INFORMATION>
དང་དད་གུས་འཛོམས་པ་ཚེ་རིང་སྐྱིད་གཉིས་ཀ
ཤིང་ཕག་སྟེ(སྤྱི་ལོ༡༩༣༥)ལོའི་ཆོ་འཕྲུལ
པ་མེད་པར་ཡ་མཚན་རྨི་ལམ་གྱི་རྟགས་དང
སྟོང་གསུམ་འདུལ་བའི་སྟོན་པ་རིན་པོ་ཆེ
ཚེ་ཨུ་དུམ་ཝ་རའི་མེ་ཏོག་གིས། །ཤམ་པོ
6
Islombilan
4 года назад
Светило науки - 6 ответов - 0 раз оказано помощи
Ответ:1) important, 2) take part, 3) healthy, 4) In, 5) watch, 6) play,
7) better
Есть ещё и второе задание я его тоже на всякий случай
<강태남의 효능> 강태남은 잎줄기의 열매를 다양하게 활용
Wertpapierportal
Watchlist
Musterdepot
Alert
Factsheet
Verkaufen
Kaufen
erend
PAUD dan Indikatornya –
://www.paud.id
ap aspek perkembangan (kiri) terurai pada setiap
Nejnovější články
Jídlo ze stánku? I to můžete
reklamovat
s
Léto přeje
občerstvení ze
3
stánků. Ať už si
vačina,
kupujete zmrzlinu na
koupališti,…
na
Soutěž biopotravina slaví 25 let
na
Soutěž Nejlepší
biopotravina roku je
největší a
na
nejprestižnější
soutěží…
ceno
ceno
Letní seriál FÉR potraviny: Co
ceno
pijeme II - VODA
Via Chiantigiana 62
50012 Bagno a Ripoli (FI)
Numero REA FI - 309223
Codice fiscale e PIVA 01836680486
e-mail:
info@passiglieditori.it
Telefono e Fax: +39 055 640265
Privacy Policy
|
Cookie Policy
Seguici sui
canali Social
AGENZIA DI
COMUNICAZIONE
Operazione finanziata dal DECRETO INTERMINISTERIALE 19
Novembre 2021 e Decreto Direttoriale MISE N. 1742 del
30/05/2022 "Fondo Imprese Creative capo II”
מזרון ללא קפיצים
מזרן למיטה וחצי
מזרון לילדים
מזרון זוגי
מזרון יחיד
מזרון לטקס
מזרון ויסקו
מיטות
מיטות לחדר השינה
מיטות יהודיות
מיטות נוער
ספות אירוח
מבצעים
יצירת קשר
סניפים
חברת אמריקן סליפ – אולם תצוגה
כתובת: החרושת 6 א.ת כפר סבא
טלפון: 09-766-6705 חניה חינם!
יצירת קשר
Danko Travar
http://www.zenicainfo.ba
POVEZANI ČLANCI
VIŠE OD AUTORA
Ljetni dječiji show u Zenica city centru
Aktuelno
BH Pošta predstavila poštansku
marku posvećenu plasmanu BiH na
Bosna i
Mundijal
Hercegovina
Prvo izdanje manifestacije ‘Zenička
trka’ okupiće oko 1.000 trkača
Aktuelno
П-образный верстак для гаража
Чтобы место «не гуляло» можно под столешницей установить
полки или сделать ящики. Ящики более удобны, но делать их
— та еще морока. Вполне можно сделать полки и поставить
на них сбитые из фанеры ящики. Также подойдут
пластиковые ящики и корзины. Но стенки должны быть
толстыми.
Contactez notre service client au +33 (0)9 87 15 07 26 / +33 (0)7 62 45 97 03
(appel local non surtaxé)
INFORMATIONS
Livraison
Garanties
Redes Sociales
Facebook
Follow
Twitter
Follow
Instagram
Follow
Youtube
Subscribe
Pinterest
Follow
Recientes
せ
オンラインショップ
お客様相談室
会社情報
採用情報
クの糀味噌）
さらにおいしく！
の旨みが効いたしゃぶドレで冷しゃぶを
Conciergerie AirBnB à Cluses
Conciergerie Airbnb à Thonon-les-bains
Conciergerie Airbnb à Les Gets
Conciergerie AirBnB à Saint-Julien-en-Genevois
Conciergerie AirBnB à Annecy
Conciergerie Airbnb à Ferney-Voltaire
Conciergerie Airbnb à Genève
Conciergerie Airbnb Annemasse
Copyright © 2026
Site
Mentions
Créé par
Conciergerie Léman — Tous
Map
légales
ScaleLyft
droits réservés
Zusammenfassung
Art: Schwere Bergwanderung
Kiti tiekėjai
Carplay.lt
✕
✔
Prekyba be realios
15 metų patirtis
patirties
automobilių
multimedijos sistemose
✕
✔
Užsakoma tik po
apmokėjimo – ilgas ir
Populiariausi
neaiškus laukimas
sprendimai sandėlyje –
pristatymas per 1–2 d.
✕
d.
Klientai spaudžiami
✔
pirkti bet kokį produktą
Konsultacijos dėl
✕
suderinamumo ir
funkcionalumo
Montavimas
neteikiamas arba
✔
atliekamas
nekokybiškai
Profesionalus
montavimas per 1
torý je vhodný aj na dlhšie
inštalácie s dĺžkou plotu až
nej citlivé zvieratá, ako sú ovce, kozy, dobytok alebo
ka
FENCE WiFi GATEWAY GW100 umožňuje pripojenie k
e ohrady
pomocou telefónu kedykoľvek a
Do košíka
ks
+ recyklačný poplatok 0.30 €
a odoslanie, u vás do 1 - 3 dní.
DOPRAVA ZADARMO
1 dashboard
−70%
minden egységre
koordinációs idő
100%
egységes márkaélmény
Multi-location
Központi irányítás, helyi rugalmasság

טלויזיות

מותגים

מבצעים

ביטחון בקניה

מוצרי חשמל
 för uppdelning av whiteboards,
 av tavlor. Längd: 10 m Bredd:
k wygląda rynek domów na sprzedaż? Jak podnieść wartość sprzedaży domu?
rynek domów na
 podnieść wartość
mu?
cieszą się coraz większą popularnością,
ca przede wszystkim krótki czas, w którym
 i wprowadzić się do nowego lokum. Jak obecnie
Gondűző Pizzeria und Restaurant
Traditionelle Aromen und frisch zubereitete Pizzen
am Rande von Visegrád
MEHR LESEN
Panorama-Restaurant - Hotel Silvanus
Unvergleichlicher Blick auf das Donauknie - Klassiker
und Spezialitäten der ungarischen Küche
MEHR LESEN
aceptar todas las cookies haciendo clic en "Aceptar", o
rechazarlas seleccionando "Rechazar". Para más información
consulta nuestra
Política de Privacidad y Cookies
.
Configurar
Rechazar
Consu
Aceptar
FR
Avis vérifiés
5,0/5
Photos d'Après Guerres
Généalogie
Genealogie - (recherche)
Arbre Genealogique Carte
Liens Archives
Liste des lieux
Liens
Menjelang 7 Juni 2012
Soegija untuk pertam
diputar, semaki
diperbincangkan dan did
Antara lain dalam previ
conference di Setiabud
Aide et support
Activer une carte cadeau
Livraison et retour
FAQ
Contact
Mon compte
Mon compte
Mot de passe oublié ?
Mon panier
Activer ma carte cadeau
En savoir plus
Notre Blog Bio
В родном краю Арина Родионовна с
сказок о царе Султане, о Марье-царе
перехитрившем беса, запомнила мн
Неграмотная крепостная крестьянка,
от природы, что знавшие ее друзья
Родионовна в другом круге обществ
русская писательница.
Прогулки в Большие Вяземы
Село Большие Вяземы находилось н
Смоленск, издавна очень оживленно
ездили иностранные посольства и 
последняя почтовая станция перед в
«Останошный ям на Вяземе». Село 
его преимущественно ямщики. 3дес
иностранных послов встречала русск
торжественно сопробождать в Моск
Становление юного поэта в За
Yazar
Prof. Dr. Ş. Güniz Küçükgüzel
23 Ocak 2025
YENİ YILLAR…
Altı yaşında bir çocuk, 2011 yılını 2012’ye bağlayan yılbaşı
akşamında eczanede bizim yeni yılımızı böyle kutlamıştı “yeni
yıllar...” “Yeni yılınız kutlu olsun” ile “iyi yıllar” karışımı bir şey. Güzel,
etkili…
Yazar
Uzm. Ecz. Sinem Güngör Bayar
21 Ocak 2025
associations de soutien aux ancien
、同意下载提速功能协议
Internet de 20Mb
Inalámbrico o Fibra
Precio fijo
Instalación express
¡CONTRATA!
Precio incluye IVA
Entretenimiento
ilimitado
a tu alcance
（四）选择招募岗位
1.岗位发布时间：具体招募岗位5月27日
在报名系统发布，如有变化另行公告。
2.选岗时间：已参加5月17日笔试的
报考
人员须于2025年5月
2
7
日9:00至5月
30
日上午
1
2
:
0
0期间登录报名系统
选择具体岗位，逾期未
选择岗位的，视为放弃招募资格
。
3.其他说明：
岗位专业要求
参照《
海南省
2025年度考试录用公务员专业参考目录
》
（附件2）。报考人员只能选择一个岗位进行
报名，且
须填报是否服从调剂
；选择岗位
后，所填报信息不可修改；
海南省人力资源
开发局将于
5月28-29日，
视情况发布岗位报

TASK ITEM> Among the records above, a stretch begins at the line containing "FENCE WiFi GATEWAY" and ends at the line containing "ca przede wszystkim krótki czas, w którym". Restate that stretch word for word, and nothing else.

RESULT OF THE EXERCISE>
FENCE WiFi GATEWAY GW100 umožňuje pripojenie k
e ohrady
pomocou telefónu kedykoľvek a
Do košíka
ks
+ recyklačný poplatok 0.30 €
a odoslanie, u vás do 1 - 3 dní.
DOPRAVA ZADARMO
1 dashboard
−70%
minden egységre
koordinációs idő
100%
egységes márkaélmény
Multi-location
Központi irányítás, helyi rugalmasság

טלויזיות

מותגים

מבצעים

ביטחון בקניה

מוצרי חשמל
 för uppdelning av whiteboards,
 av tavlor. Längd: 10 m Bredd:
k wygląda rynek domów na sprzedaż? Jak podnieść wartość sprzedaży domu?
rynek domów na
 podnieść wartość
mu?
cieszą się coraz większą popularnością,
ca przede wszystkim krótki czas, w którym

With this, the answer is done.